With a new school year, Loyola has secured these plans. “The perimeter lights will be transitioned to LEDs first because those are the most cost efficient to convert right now,” said McDermott earlier in the year, “We will be looking at changing them during Christmas, semester and Easter break.”

LED bulbs will soon replace the old fixtures in the parking lots and surrounding buildings, decreasing the school’s energy consumption and setting a precedent for an LED revolution. While this initial change significantly reduces Loyola’s carbon footprint, the school administration needs to focus on providing more funds to advancing the LED transition. Current fluorescent lights used at Loyola will slowly “burn out” over the next five or so years—more than three times sooner than certain rated LED lights. The slow, periodic deaths of these lights provides a premiere opportunity to transition all of Loyola’s lights to LED technology in an economically sustainable fashion.

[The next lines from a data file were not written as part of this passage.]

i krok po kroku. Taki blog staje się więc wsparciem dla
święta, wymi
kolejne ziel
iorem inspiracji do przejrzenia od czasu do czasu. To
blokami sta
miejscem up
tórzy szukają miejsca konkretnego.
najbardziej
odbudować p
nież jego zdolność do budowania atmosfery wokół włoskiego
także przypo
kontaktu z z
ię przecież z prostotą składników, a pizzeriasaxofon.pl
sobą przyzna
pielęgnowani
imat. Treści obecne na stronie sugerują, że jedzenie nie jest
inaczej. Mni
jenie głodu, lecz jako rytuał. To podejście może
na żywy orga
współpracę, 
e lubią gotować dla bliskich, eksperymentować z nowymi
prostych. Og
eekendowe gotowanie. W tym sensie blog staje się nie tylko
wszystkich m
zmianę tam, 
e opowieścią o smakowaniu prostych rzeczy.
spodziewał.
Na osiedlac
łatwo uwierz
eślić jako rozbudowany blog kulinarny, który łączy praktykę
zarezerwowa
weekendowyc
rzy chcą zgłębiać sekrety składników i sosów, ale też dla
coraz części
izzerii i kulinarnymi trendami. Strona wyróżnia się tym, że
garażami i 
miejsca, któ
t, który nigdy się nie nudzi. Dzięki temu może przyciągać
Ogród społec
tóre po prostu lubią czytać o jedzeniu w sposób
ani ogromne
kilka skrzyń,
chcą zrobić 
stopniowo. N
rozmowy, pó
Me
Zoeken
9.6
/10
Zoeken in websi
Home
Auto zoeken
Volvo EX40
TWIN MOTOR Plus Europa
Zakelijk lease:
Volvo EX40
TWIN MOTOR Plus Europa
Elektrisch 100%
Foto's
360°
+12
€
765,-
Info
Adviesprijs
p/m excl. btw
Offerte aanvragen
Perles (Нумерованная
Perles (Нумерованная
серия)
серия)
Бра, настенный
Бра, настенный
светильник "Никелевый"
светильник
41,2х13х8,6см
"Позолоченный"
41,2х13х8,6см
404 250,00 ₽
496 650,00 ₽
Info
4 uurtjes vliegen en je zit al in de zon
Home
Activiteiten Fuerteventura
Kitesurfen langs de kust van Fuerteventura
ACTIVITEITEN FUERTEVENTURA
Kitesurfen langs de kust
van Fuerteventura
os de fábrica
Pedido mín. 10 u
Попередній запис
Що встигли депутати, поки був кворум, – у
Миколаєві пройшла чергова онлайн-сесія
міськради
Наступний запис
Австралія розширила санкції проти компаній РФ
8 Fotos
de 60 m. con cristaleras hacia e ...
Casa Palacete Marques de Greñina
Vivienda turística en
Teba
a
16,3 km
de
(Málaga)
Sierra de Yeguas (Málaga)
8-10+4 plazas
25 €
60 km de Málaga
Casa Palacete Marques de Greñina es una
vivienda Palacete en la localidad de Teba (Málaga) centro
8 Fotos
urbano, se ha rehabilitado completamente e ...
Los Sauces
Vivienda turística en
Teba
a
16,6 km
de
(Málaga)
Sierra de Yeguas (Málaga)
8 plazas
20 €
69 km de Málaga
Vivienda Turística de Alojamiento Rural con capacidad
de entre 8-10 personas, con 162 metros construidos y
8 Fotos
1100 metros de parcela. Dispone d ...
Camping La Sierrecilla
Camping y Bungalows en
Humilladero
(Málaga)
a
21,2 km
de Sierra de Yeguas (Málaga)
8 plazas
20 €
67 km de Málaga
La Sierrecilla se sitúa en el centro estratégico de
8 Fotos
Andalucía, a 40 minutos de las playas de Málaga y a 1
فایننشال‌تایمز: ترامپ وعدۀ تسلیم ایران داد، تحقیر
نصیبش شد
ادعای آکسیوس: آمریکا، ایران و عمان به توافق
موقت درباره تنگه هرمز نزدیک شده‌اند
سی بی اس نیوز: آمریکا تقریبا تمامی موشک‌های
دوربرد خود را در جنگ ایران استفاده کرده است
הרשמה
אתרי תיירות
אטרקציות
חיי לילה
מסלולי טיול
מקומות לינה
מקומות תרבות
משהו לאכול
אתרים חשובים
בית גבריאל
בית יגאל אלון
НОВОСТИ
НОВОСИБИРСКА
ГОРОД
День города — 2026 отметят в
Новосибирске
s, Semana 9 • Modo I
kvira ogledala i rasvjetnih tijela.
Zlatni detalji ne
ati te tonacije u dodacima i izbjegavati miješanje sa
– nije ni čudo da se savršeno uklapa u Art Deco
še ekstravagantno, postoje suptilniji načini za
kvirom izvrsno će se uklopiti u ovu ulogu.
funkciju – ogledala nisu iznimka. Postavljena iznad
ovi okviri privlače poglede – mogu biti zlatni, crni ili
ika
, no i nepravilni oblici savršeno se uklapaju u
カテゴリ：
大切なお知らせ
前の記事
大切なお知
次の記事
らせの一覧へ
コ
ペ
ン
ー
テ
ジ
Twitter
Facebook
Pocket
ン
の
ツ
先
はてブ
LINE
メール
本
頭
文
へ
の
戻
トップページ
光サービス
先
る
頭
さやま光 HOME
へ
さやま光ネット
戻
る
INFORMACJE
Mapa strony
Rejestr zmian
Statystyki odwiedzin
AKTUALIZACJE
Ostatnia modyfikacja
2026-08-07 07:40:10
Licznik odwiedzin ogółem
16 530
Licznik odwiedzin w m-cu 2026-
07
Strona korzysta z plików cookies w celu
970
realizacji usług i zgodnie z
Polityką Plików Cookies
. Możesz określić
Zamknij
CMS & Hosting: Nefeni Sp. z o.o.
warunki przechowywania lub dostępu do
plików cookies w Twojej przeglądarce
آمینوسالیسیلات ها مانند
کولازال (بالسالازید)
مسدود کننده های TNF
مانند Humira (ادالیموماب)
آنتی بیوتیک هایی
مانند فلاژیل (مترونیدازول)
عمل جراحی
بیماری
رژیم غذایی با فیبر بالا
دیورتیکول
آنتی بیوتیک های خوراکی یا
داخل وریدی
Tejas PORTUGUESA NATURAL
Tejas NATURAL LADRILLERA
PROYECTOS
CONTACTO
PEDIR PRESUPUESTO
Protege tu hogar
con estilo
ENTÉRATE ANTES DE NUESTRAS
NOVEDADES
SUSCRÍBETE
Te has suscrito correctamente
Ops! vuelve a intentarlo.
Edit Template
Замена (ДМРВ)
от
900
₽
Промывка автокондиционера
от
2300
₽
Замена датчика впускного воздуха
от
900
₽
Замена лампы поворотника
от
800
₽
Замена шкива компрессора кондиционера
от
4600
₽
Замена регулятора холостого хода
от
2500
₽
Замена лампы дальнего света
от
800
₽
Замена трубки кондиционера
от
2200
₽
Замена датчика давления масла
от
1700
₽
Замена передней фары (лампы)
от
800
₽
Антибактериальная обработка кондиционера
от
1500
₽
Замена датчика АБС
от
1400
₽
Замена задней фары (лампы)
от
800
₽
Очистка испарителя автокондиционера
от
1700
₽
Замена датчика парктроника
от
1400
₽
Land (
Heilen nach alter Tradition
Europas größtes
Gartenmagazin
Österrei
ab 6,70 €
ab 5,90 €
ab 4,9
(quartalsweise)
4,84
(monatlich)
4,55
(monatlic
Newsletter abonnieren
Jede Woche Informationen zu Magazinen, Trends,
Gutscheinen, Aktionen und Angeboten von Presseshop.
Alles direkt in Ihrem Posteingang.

Lasting longer, LEDs provide the major benefit of manufacturing less material, curbing factory emissions. The design is mainly plastic, as well, which makes the lights incredibly safe compared to the mercury-filled fluorescents or the older glass incandescent bulbs. Rated an extremely low power consumer, the lights pay for themselves through saved electricity costs even with their greater prices. All of these benefits coalesce to make the switch from LED a practical and environmentally responsible choice.

Past the periphery of the school, current social trends destine Loyola to become fully LED dependent. “[Transitioning all of Loyola’s lights to LEDs] will take quite a while. We’re talking about thousands of fixtures. In Berendo alone there are probably four hundred fixtures,” said McDermott, “We will get there, and currently, we are lucky to be using the best technology of fluorescent lights which saves energy and reduces mercury and lead. But, eventually, Loyola could go LED.” This first step toward greater energy efficiency remains a meaningful start toward sustainability, but Loyola falls behind on key environmental technology like solar power and water conservation systems.  

Light fixtures present only one facet of the complexity of a sustainable campus; solar power, recycling, and responsible water usage each continue the environmentally friendly path. McDermott said, “We only have a couple of buildings that solar would make sense to use because you need flat roofs. The buildings that we do look at are the gymnasium, weight room, and Pinney Hall, but all three of those buildings also have air units on the roof that break up the roofing for those solar panels.” Pushing a new master plan, Loyola hopes to incorporate sustainable technology in new projects.

“Right now the school is in the midst of a master plan that started with Hannon/Ardolf then the courtyard, and now we are looking into remodeling Xavier Center,” said McDermott, “So with the master plan going into the design of some of these buildings, we are looking at things like solar panels and sustainability within those. Our future buildings will be sustainable as far as using solar and water programs. I would say within five to eight years Loyola will be substantially more sustainable.” While future buildings provide ideal opportunities to transition into a self-sustaining campus, only imminent action will label Loyola as a  sincerely “green” high school.

Students hold the responsibility toward society to push for more sustainability through supporting technology like LEDs along with recycling on their own parts. Climate change remains a prominent issue whisked aside while its effects continue to intensify. Just as Loyola has continued on their LED promises, the school should push toward a near sustainable future.